This post is a day late. I have been so busy since the boys went back to school. I am constantly running in 10 different directions!
Yesterday, September 21st, was a notalgic kind of a day. One year ago yesterday, we got a call (also known in adoption circles as "THE CALL"!) that would change our lives forever....for the better.
The call was to let us know that we were matched, we were chosen by an expectant mom in NC to adopt her baby girl. OMG! Can you say holy happiness! Gah, I still have butterflies in my stomach when I think of this special, amazing, exciting time last year! We were finally going to be parents to a baby girl! My sons were finally going to have a baby sister!
She was due on October 10th. So we still had 19 days to go....to plan and prepare last minute details. 19 days! Or so we thought.
It was so hard to keep this exciting news to ourselves. My husband said not to tell anyone (except for our family and really close friends) this time around. We had a horrible adoption fall-through 18 months (from the due date) before, and it just made us relive the nightmare when we had to explain to everyone what had happened.
I was so damn giddy with excitement, but nervous and scared. Not nervous and scared that we would back out again, but that the expectant mom would back out this time.
D and I had made plans that morning to go see that movie "Trou.ble With the Cur.ve" later that night. All I knew was that it was a baseball movie and I knew who were the main actors in it. JT- anyone?! :)
So then we got the call around 2:00 that day. I was BUSTING with excitement when I went to pick up the kids from school. But Jacob had his friend in the car with us for a playdate, so I couldn't say anything yet....
That night D and I went to the movie and guess where it took place at? Yep, you guessed it- North Carolina!! I just knew then that this was meant to be, and this sweet baby that I was already falling in love with would be our daughter!
I knew about this adoption situation back in June of 2012. We had applied to be shown to her, but our profile was not shown to her in the first showing. (Well, she couldn't open the link to our adoption profile.) She picked a different adoptive family. Then she was told to pick a back-up family, and she could open our profile book at that time, and she picked us. I wouldn't find out this piece of information until 3 months later when I was sitting holding Cambria in her birth mom's hospital room! I remember feeling so disappointed back in June of 2012 when we found out we were not chosen. For some reason, I really felt a connection to these people and felt like this was the right adoption situation for us. So on Sept. 20th, the day before we got "THE CALL", the original adoptive family withdrew from the adoption. I don't really know the details, but at that point Cambria's birthmom said she had to find another adoptive family for her baby before she had the baby...and the due date was Oct. 10th and was coming up soon. On Sept. 21st, she looked at profile books again, and picked us! When I found out it was this particular expectant mom that had picked us, I was sooo excited, saying "This was the adoption situation that I really wanted to be chosen for!"

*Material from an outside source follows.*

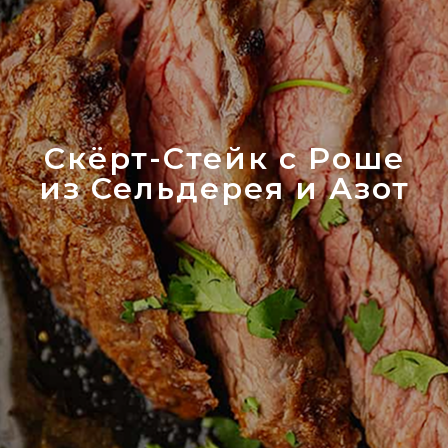
Скёрт-Стейк с Роше
из Сельдерея и Азот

Can you say "meant to be?!
I really haven't talked about the details of our adoption much on the blog or on FB. It brings tears to my eyes while writing about the personal details one year later....tears of joy, of course.
I went to sleep on Sept. 21, 2012 feeling so extremely happy and hopeful.
I still hadn't talked to her birthmom yet. But I couldn't wait to talk to this brave, strong woman.
As a side note, I've had many people tell me over the past year that I seem so happy and content since Cambria has joined our family. It's true. I am. She was the missing piece to our puzzle.
Do you belive in fate and destiny? I sure do.